Plane 1—The medial elements consist of skin and medial crus with its footplate; the floor is determined by the sill width, the alar/facial insertion point. The lateral wall is determined by the turn point of the lateral crus and the thickness of the Tela subcutanea cutis—the condensation of collagen fibers with sebaceous elements and muscle fibers that produce the form of the lateral alar lobule and give it rigidity.
Plane 2—Determined medially by the caudal end of the septum, the septal angles, membranous septum, and position of the nasal spine. Laterally, it is defined by the domes of the lower cartilages, the form and shape of the corpus of the lateral crus, the strength of the pyriform ligament, the dilator nasi muscle, and levator labii alaeque nasi muscle.
Plane 3—Medially, there is the central part of the quadrangular cartilage, the septal turbinate, and the vomer crest. Laterally, there is the upper lateral/lower lateral cartilage junction (with the accessory cartilages), the lateral mucosal space and associated pyriform bone (Webster triangle), and the transversalis nasi muscle with the lateral scroll ligament (Fig. 14.2).

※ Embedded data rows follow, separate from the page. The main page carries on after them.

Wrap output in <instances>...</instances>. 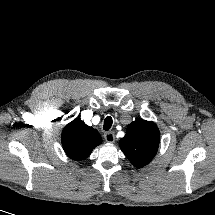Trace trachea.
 Masks as SVG:
<instances>
[{
  "label": "trachea",
  "instance_id": "trachea-1",
  "mask_svg": "<svg viewBox=\"0 0 215 215\" xmlns=\"http://www.w3.org/2000/svg\"><path fill=\"white\" fill-rule=\"evenodd\" d=\"M112 122H113L112 117H111V116H107V117L105 118V120H104L103 129H104L105 131H108V130L111 128V126H112Z\"/></svg>",
  "mask_w": 215,
  "mask_h": 215
}]
</instances>
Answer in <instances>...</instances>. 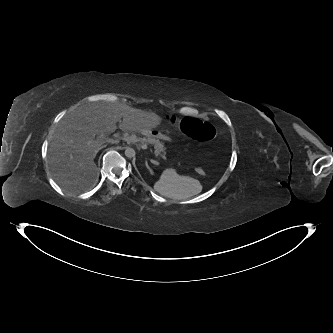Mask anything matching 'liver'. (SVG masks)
I'll return each mask as SVG.
<instances>
[{
  "instance_id": "liver-1",
  "label": "liver",
  "mask_w": 333,
  "mask_h": 333,
  "mask_svg": "<svg viewBox=\"0 0 333 333\" xmlns=\"http://www.w3.org/2000/svg\"><path fill=\"white\" fill-rule=\"evenodd\" d=\"M161 121L154 112L124 103L101 101L80 106L59 122L49 144L48 164L54 180L71 191L91 188L99 176L94 158L103 148L96 135L115 132L117 122L124 132H149Z\"/></svg>"
}]
</instances>
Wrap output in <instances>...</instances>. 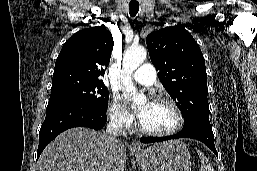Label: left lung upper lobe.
<instances>
[{
	"instance_id": "5c2ea615",
	"label": "left lung upper lobe",
	"mask_w": 257,
	"mask_h": 171,
	"mask_svg": "<svg viewBox=\"0 0 257 171\" xmlns=\"http://www.w3.org/2000/svg\"><path fill=\"white\" fill-rule=\"evenodd\" d=\"M158 77L184 116V127L210 125L205 60L192 35L178 26L150 33L146 38Z\"/></svg>"
}]
</instances>
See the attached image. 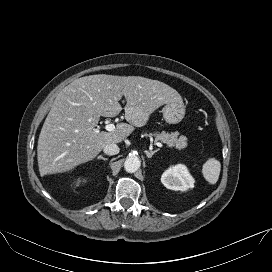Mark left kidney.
<instances>
[{"mask_svg": "<svg viewBox=\"0 0 272 272\" xmlns=\"http://www.w3.org/2000/svg\"><path fill=\"white\" fill-rule=\"evenodd\" d=\"M162 184L171 190L186 191L194 187V178L190 175L187 167L178 164L169 167L161 176Z\"/></svg>", "mask_w": 272, "mask_h": 272, "instance_id": "left-kidney-1", "label": "left kidney"}]
</instances>
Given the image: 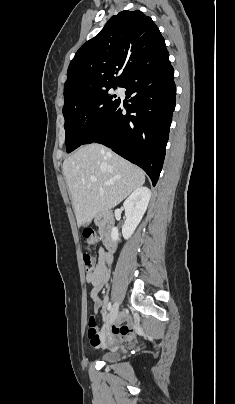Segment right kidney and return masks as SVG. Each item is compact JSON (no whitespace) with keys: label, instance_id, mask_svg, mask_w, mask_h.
I'll return each instance as SVG.
<instances>
[{"label":"right kidney","instance_id":"right-kidney-1","mask_svg":"<svg viewBox=\"0 0 235 404\" xmlns=\"http://www.w3.org/2000/svg\"><path fill=\"white\" fill-rule=\"evenodd\" d=\"M150 198V189L147 187H139L125 200L123 205L125 208L126 221L122 227L124 239H129L134 233L147 210ZM111 238L113 241L119 240L118 229L116 227L112 229Z\"/></svg>","mask_w":235,"mask_h":404}]
</instances>
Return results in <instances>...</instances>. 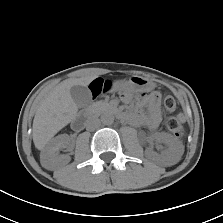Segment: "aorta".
<instances>
[{
    "instance_id": "obj_1",
    "label": "aorta",
    "mask_w": 223,
    "mask_h": 223,
    "mask_svg": "<svg viewBox=\"0 0 223 223\" xmlns=\"http://www.w3.org/2000/svg\"><path fill=\"white\" fill-rule=\"evenodd\" d=\"M101 122L104 125H111L114 122V115L111 113H105L101 116Z\"/></svg>"
}]
</instances>
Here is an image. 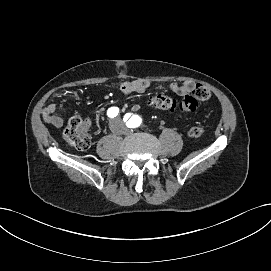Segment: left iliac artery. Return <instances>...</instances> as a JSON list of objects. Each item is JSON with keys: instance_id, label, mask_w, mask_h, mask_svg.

Plane 4—Medially, there is the chondroethmoid junction (bifid, pneumatized), spread part (trapezoid) valve angle, the upper lateral attachment to the pyriform aperture, and the head of the inferior turbinate.
HISTORY
Deformities of the dorsum invariably reflect a displacement of the dorsal septum. Obvious sidewall asymmetry may be seen at rest particularly in the middle third of the nose. Alar pinching, abnormal curvature or position of the tip (ptosis), and caudal displacement of the cartilaginous septum are common deformities in the tip. Fixed obstructions in the nose produce a constant block. This may be reflected in the positions a patient prefers during sleep to maintain an airway, but dynamic collapse will usually be evident on increased nasal airflow.

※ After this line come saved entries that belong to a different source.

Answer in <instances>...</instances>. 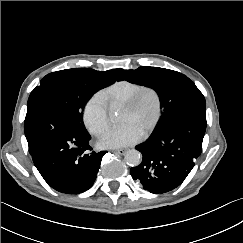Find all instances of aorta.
<instances>
[{"label": "aorta", "instance_id": "aorta-1", "mask_svg": "<svg viewBox=\"0 0 243 243\" xmlns=\"http://www.w3.org/2000/svg\"><path fill=\"white\" fill-rule=\"evenodd\" d=\"M109 116L111 119H114L115 115L113 111H110ZM125 162L132 167H136L141 163V154L139 151L135 149H131L127 151V153L124 156Z\"/></svg>", "mask_w": 243, "mask_h": 243}]
</instances>
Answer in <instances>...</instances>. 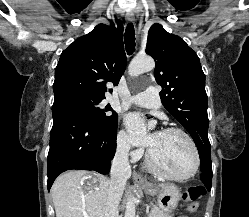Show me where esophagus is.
I'll return each instance as SVG.
<instances>
[{
  "instance_id": "esophagus-1",
  "label": "esophagus",
  "mask_w": 249,
  "mask_h": 217,
  "mask_svg": "<svg viewBox=\"0 0 249 217\" xmlns=\"http://www.w3.org/2000/svg\"><path fill=\"white\" fill-rule=\"evenodd\" d=\"M126 20L128 22H134L135 21L134 14H133L132 11L127 12ZM133 180H134L135 184L138 185V186H143V185L147 184L146 179L144 177H142L140 174L136 173V172L133 173Z\"/></svg>"
}]
</instances>
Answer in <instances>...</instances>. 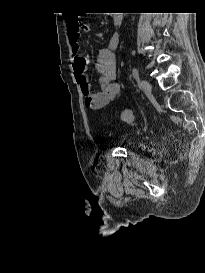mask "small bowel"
I'll return each instance as SVG.
<instances>
[{
    "instance_id": "c3829d8e",
    "label": "small bowel",
    "mask_w": 205,
    "mask_h": 273,
    "mask_svg": "<svg viewBox=\"0 0 205 273\" xmlns=\"http://www.w3.org/2000/svg\"><path fill=\"white\" fill-rule=\"evenodd\" d=\"M79 20H70L67 24L69 43L74 55L73 71L78 85L84 96L85 106L89 109L100 110L106 107L120 92V86L116 82V56L114 50L119 45V37L113 36L109 44L98 50L95 68L99 74V90L92 92L86 75V56L81 51L79 36L82 31L88 30V25L81 28L74 24Z\"/></svg>"
}]
</instances>
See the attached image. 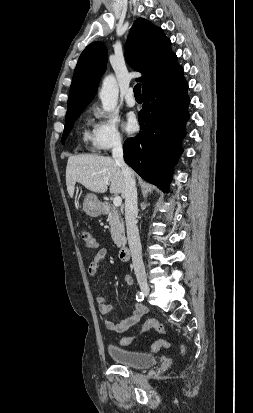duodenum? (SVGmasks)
Returning <instances> with one entry per match:
<instances>
[{
    "label": "duodenum",
    "mask_w": 253,
    "mask_h": 413,
    "mask_svg": "<svg viewBox=\"0 0 253 413\" xmlns=\"http://www.w3.org/2000/svg\"><path fill=\"white\" fill-rule=\"evenodd\" d=\"M119 258L122 261H127L130 258V249L128 245L123 244L119 249Z\"/></svg>",
    "instance_id": "obj_1"
}]
</instances>
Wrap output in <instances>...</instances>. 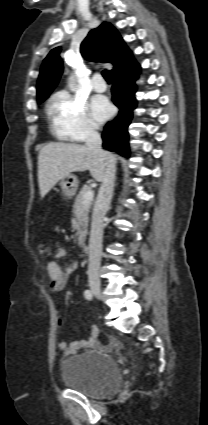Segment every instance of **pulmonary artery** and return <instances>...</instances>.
Returning a JSON list of instances; mask_svg holds the SVG:
<instances>
[{
    "label": "pulmonary artery",
    "mask_w": 208,
    "mask_h": 425,
    "mask_svg": "<svg viewBox=\"0 0 208 425\" xmlns=\"http://www.w3.org/2000/svg\"><path fill=\"white\" fill-rule=\"evenodd\" d=\"M92 88L97 92H104L107 89V85L103 80L102 76L98 73L94 74L91 79Z\"/></svg>",
    "instance_id": "obj_1"
}]
</instances>
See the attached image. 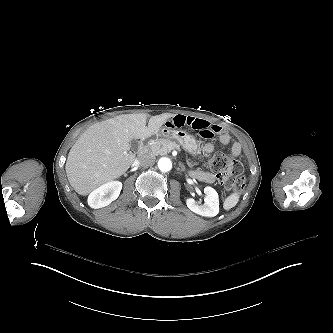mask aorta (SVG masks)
I'll use <instances>...</instances> for the list:
<instances>
[{"label": "aorta", "instance_id": "obj_1", "mask_svg": "<svg viewBox=\"0 0 333 333\" xmlns=\"http://www.w3.org/2000/svg\"><path fill=\"white\" fill-rule=\"evenodd\" d=\"M158 168L162 172H168L172 168V162L169 158L163 157L158 161Z\"/></svg>", "mask_w": 333, "mask_h": 333}]
</instances>
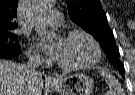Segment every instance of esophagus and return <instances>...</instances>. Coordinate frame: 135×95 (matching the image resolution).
Wrapping results in <instances>:
<instances>
[{"label": "esophagus", "instance_id": "1", "mask_svg": "<svg viewBox=\"0 0 135 95\" xmlns=\"http://www.w3.org/2000/svg\"><path fill=\"white\" fill-rule=\"evenodd\" d=\"M46 80H47L48 82H55L57 79H56L55 76L49 75V76L46 78Z\"/></svg>", "mask_w": 135, "mask_h": 95}]
</instances>
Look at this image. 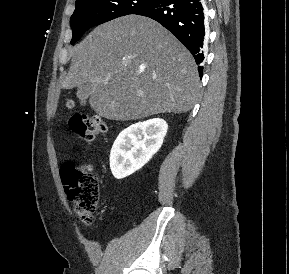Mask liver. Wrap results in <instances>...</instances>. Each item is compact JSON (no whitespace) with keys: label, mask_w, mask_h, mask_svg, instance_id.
<instances>
[{"label":"liver","mask_w":289,"mask_h":274,"mask_svg":"<svg viewBox=\"0 0 289 274\" xmlns=\"http://www.w3.org/2000/svg\"><path fill=\"white\" fill-rule=\"evenodd\" d=\"M61 87L89 83V104L116 121L160 113H186L199 95L191 53L167 29L147 17L128 15L104 23L71 49Z\"/></svg>","instance_id":"1"}]
</instances>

Using this classification, with a combination of a direct, modified Cottle maneuver, endoscopic and radiologic (CBCT) investigation, deformities can be classified in the flow-limiting segment. For example, a caudal septal deformity in the left airway and a collapsed upper lateral cartilage with impingement on the septum would be area 2 medial left and area 3 right lateral. In this way, each nostril and valve can be separately categorized in a three-dimensional manner relevant to the technique required.